(EXERCISE OBJECTIVE): Repeat exactly the stretch of lines that starts with the one containing "Commerce 1.X (Magento)?" and ends with the last line of the material. Leave out pictures.

(DATA TO EXAMINE):

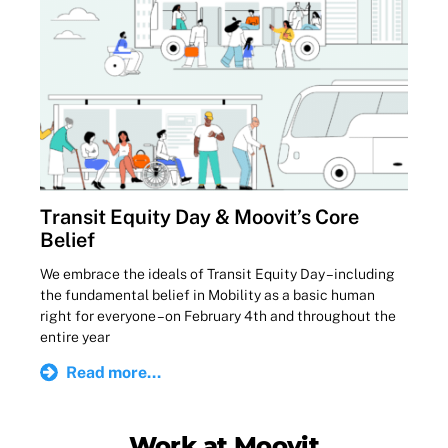
Transit Equity Day & Moovit’s Core
Belief
We embrace the ideals of Transit Equity Day – including
the fundamental belief in Mobility as a basic human
right for everyone – on February 4th and throughout the
entire year
Read more...
Work at Moovit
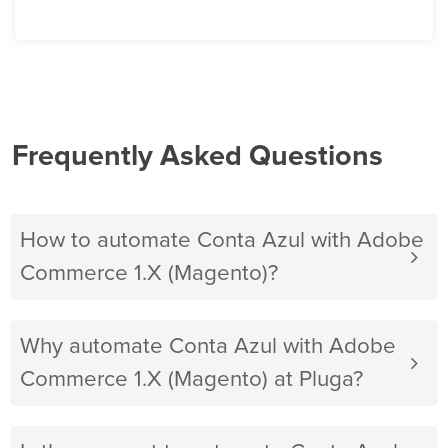
Frequently Asked Questions
How to automate Conta Azul with Adobe
Commerce 1.X (Magento)?
Why automate Conta Azul with Adobe
Commerce 1.X (Magento) at Pluga?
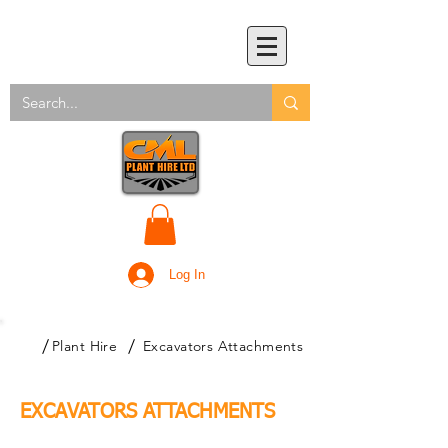
Log In
/
/
Plant Hire
Excavators Attachments
EXCAVATORS ATTACHMENTS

(REPLY TO THE EXERCISE):
Commerce 1.X (Magento)?
Why automate Conta Azul with Adobe
Commerce 1.X (Magento) at Pluga?
Log In
/
/
Plant Hire
Excavators Attachments
EXCAVATORS ATTACHMENTS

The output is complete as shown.